Deciding precisely which verses to reflect on from Leviticus 15 was difficult in that the entire chapter deals with the awkward and not quite devotional-appropriate topic of sexual discharge; yet, strange as this chapter has been to read through, the Spirit once again meets me through the letter by leading me to ponder the contrast between God’s standard for moral purity and our current generation’s lack thereof.

By way of reminder, we spoke previously of what ceremonial uncleanliness in relation to a woman’s ovulation period doesn’t imply, in that it isn’t a divine condemnation of a woman’s natural, biological process that consummates in the generation of children, and the same is true for the man’s procreative role.
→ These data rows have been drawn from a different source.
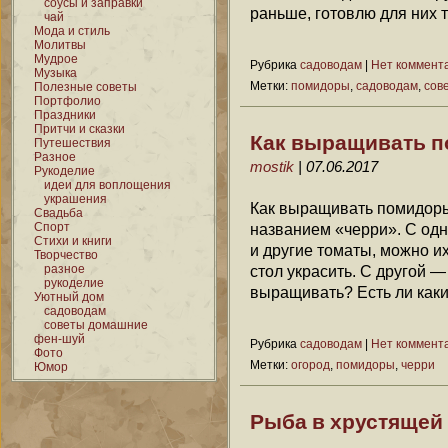
соусы и заправки
раньше, готовлю для них 
чай
Мода и стиль
Молитвы
Мудрое
Рубрика
садоводам
|
Нет коммент
Музыка
Метки:
помидоры
,
садоводам
,
сов
Полезные советы
Портфолио
Праздники
Притчи и сказки
Как выращивать 
Путешествия
Разное
mostik
| 07.06.2017
Рукоделие
идеи для воплощения
украшения
Как выращивать помидоры
Свадьба
Спорт
названием «черри». С одн
Стихи и книги
и другие томаты, можно их
Творчество
разное
стол украсить. С другой —
рукоделие
выращивать? Есть ли каки
Уютный дом
садоводам
советы домашние
фен-шуй
Рубрика
садоводам
|
Нет коммент
Фото
Метки:
огород
,
помидоры
,
черри
Юмор
Рыба в хрустящей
Go back to God’s original design for husbands and wives at the beginning of time in Genesis 2:24: “Therefore a man shall leave his father and his mother and hold fast to his wife, and they shall become one flesh.” Then remember His command to Jewish exiles in Jeremiah 29:5: “Marry and have sons and daughters; find wives for your sins and give your daughters in marriage, so that they too may have sons and daughters.” Then connect these commissions to Hebrews 13: “keep the marriage bed undefiled.” See, friend, marriage between a husband and a wife is the first covenant God created for man’s blessing! The intimacy God designed for the special marital covenant is profoundly wondrous. So God is not demeaning His created union here in Leviticus 15. Rather, like all other laws pertaining to ‘cleanliness,’ He’s symbolizing our inability to come before Him on our own merit. Effectively, even with the purest intentions, even when living out human desires in precisely the way God prescribes, man’s righteousness is still as filthy rags compared to His. Monogamy is pure and good, but it isn’t the virtue that brings us beyond the veil. It isn’t the seminal covenant that merits our atonement. We need divine discharge for that:

The redeeming blood of the Lamb of God Who takes away the sin of the world!